Grand Traverse County Sheriff Michael Shea publicly acknowledged the courage of everyday Americans who stepped in to stop the carnage.
“It’s not very often that we have citizens that are willing to step up and take action,” he said.
And step up they did. Matt Kolakowski and Chris O’Brien were on a family trip when they stopped at Walmart for supplies. Kolakowski’s 13-year-old daughter and her friend came along. What happened next was something out of a war zone.
“He’s got a knife!” Kolakowski recalled a Walmart employee shouting after the rampage began.
The former Marine acted instinctively — ordering the girls to stay behind while he and O’Brien chased after the suspect. With no weapon on hand, Kolakowski grabbed the nearest thing he could find — an empty shopping cart — and took off after the knifeman.
“I thought to myself, ‘Well, I don’t got no weapon, so what am I going to do?’ So, I just grabbed an empty grocery cart and just took off after him as hard as I could,” he said.
As Gille fled into the parking lot, Kolakowski managed to hit him in the ankle with the cart, briefly slowing him down. The suspect continued to rant incoherently, proclaiming himself a soldier and accusing shoppers of being “bad people.”

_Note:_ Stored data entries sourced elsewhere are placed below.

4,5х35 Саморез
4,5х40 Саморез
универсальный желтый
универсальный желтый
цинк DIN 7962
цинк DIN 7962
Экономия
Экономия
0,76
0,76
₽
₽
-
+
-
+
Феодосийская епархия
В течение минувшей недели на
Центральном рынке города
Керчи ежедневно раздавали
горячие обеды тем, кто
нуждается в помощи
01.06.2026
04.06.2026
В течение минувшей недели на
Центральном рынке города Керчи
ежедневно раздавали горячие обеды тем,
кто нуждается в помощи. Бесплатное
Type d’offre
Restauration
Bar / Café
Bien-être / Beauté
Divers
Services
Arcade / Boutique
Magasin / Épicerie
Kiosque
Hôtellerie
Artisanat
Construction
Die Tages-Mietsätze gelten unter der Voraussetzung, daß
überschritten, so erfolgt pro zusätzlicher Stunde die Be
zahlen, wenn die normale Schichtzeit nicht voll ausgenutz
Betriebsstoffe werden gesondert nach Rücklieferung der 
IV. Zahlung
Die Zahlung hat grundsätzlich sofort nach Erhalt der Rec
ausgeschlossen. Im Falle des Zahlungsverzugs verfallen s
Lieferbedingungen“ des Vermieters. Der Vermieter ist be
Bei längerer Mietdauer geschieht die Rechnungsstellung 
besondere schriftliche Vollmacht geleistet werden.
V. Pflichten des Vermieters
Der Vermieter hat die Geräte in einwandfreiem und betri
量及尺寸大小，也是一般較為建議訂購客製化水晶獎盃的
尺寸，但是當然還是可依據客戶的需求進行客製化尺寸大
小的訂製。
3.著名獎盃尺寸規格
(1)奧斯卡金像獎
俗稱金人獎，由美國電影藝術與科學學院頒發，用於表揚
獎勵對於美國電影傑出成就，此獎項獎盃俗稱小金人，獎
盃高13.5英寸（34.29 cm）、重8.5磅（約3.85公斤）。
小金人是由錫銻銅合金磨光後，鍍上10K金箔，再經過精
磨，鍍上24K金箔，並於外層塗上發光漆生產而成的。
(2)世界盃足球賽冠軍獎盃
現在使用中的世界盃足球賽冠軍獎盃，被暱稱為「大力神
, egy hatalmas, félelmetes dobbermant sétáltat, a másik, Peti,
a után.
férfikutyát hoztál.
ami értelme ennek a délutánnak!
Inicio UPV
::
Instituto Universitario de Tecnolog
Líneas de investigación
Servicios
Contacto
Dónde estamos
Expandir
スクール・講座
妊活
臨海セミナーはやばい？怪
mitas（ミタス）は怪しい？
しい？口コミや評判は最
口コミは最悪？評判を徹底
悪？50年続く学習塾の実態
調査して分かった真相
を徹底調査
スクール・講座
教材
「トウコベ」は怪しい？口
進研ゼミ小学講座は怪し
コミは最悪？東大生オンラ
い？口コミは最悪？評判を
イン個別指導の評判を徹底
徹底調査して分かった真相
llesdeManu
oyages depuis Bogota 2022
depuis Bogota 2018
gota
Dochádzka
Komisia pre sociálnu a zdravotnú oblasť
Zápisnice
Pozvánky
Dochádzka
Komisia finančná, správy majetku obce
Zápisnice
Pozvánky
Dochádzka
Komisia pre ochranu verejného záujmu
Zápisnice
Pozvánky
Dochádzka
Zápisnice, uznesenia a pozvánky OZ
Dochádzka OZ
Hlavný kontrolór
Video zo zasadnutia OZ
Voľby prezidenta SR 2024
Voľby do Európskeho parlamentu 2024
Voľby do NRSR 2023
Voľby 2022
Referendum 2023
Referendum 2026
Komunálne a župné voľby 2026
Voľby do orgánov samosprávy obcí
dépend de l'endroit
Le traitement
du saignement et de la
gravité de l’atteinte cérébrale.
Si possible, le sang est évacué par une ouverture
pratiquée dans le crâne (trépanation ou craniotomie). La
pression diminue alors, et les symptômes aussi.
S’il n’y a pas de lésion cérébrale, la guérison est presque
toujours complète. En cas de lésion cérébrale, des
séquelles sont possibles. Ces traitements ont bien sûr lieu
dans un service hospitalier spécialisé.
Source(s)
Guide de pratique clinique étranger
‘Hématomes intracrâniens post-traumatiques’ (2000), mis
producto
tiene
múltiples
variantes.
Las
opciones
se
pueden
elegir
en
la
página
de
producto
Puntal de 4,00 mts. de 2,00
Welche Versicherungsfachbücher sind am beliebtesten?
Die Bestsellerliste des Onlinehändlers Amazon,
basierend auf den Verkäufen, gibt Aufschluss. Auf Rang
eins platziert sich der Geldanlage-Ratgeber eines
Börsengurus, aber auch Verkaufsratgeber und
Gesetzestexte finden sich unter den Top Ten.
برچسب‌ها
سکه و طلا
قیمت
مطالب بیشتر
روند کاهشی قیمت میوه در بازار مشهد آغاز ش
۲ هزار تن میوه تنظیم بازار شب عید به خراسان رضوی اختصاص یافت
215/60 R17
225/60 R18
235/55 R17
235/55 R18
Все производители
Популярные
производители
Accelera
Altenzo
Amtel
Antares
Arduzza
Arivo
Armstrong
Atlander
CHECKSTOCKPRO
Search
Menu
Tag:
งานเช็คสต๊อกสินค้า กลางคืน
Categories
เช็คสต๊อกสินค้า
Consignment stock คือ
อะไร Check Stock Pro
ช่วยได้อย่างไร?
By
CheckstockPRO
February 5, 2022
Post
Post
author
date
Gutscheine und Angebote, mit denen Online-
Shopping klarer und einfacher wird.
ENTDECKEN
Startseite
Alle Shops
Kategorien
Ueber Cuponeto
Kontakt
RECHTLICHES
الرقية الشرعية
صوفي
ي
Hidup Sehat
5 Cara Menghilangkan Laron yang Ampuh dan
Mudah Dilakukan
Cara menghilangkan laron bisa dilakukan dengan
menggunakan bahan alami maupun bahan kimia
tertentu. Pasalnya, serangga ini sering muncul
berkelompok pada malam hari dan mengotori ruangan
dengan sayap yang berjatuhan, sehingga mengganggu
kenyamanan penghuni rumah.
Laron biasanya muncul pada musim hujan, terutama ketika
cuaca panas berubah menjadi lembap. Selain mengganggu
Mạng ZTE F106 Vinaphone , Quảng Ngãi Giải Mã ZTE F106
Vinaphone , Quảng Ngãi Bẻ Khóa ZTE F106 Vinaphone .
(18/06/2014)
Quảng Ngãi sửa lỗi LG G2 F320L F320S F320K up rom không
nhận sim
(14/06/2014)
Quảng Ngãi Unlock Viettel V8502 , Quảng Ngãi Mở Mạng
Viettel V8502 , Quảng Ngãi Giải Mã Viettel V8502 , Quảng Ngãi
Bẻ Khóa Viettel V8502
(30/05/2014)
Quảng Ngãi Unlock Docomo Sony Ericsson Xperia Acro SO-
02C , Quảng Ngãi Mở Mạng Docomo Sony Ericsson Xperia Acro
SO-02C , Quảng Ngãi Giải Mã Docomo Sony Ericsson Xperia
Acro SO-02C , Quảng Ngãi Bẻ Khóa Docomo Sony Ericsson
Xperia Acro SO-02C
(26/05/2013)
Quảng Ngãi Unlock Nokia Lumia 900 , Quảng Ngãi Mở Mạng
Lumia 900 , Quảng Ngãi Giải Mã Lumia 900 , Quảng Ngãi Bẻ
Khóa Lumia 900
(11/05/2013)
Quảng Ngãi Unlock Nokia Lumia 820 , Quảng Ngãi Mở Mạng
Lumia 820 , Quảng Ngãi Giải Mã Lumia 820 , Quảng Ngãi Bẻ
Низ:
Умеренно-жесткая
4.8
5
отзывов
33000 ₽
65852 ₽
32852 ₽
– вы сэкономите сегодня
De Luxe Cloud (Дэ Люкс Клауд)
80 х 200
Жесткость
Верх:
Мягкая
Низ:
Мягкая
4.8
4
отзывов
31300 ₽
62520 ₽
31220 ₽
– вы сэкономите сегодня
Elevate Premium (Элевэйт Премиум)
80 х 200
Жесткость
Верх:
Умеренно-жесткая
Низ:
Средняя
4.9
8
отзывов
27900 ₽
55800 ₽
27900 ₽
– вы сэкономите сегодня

“He was screaming something about him being a soldier, and that everybody in Walmart were bad people,” Kolakowski said. “His eyes were just bulging out of his head.”
Then, fate intervened. Another bystander — also a Marine — was carrying his pistol after a recent trip to the gun range.
“The other Marine told me that he just went shooting at a range, and he forgot to take his pistol off his hip,” Kolakowski explained. “That’s what it all came down to.”
With a firearm suddenly in play, the situation changed fast. The suspect dropped the knife, and Kolakowski pinned him to the ground until deputies arrived.
“I just turned into somebody that I haven’t been in a long time and just stayed on top of him until the deputy ran up and jumped on top of him with a rifle in his face, and I helped the deputy arrest him,” he said.
But the chaos wasn’t over. Kolakowski then helped tend to the wounded, who were sprawled across the blood-drenched parking lot. Sirens blared. Stretchers rolled. Shock turned to heartbreak.
“It was just mass panic in the parking lot – ambulances, lights everywhere, sirens everywhere, blood everywhere, people getting loaded up on carts, put in ambulances,” Kolakowski said. “It was quite the rush.”
Meanwhile, O’Brien headed back into the store to locate Kolakowski’s daughter, only to be greeted by a grisly sight.
“When I walked back in, it was an absolute nightmare,” O’Brien said. “It was blood everywhere.”
In a time when the country often feels divided, this terrifying moment was met with the courage and grit of ordinary Americans who refused to let evil win. With the suspect in custody and victims fighting to recover, the investigation now shifts to motive — and why a quiet Walmart in Michigan became the scene of what prosecutors are calling an act of terrorism.